# Pandas Series

## References

[pandas website](https://pandas.pydata.org/)

Includes link to pdf for *pandas: powerful Python data analysis toolkit*, free online alternative to *Python for Data Analysis* by Wes McKinney 

## Setup

This is the standard import statement for pandas:

In [None]:
import pandas as pd

# Series

Basic Python has 2 built-in one-dimensional data structures: dictionaries and lists.

Here's an example of a dictionary:

In [None]:
states_dict = {'OH': 'Ohio', 'TN': 'Tennessee', 'AZ': 'Arizona', 'PA': 'Pennsylvania', 'AK': 'Alaska'}
print(states_dict)

Dictionary items are addressable by key, but not by integer index because they are unordered.

In [None]:
print(states_dict['TN'])

In [None]:
print(states_dict[2])

Lists are ordered, but don't have labels.

In [None]:
animal_list = ['lizard', 'spider', 'worm', 'bee']
print(animal_list)

List items are addressable by integer index, but not by label.

In [None]:
print(animal_list[2])

In [None]:
print(animal_list['reptile'])

Series are one-dimensional pandas data structures that are sort of a hybrid of dictionaries and lists. They are ordered, but they also are labeled.

We can create an instance of a Series by passing a dictionary as an argument into `pd.Series()`:

In [None]:
states_series = pd.Series(states_dict)
print(states_series)

When a Series is displayed, the label index is shown on the left and the Series items are shown on the right.

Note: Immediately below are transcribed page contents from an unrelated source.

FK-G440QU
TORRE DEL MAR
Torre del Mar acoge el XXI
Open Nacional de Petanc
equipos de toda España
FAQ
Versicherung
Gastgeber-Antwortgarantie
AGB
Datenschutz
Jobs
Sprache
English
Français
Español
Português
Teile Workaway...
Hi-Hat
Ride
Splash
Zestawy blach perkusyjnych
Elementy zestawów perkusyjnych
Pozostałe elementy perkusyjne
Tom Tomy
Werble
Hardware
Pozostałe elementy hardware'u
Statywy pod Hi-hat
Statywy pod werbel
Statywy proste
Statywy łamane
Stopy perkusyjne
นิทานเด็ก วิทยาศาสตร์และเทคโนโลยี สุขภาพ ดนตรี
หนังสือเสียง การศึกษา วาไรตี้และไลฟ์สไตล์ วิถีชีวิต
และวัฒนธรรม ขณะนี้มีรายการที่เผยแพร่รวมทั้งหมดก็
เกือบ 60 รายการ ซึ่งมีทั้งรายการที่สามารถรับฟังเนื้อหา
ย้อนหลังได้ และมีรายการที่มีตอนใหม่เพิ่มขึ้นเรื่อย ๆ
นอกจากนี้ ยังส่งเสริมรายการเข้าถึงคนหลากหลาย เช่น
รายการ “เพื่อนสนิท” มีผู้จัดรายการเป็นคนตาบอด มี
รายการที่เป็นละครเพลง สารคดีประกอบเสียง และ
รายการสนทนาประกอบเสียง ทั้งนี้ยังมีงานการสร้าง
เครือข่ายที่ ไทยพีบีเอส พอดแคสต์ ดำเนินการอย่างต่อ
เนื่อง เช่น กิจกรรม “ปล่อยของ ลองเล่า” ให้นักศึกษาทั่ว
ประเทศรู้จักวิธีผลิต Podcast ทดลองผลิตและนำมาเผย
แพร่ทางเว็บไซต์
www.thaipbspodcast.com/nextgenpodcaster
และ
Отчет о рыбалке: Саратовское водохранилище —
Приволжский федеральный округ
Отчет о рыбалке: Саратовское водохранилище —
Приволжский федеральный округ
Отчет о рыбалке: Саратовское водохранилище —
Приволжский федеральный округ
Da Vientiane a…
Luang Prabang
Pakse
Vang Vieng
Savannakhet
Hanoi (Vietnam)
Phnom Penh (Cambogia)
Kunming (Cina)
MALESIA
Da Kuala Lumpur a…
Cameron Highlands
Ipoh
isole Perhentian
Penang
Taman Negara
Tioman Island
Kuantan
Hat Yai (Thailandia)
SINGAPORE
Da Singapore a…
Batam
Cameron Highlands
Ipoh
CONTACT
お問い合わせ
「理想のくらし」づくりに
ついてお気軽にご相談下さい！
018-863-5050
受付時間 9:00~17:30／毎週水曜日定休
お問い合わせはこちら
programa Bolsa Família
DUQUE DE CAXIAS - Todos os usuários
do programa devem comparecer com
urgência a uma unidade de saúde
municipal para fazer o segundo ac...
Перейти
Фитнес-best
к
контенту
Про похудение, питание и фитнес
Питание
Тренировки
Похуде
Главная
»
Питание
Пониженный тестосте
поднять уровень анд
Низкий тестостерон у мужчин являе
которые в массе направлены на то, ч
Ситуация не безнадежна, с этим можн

We can refer to items in a Series by either position (using an integer index) or by their name (using the label index for the item). Integer indexing is zero-based as with everything else in Python.

In [None]:
print(states_series[2])
print(states_series['TN'])

Series item 2 is the third item in the Series since we start counting with zero.

There is an alternate way of referring to Series items by position that makes the indexing system explicit. `.loc[]` locates items by label index, and `.iloc[]` locates items by integer index. WARNING: One gotcha here is that the "i" in "iloc" should be thought of as referring to "integer", NOT "index". In pandas, when the term "index" is used by itself, it refers to the label index, not the integer index.

Specifying a single index in `.loc[]` or `.iloc[]` returns a single value from the Series. In this case the values are strings, so the type of the returned value is string.

In [None]:
print(states_series.iloc[2])
print(states_series.loc['TN'])
print(type(states_series.loc['TN']))

## Why do we care about Series?

There doesn't immediately seem to be a big advantage of using a panda Series over generic Python data structures like lists and dictionaries. However, they can be important in two ways:

1. Using them can make operations much faster because they are built from NumPy arrays.
2. Their behavior is similar to the more commonly used pandas DataFrames, but Series are simpler and therefore easier to understand.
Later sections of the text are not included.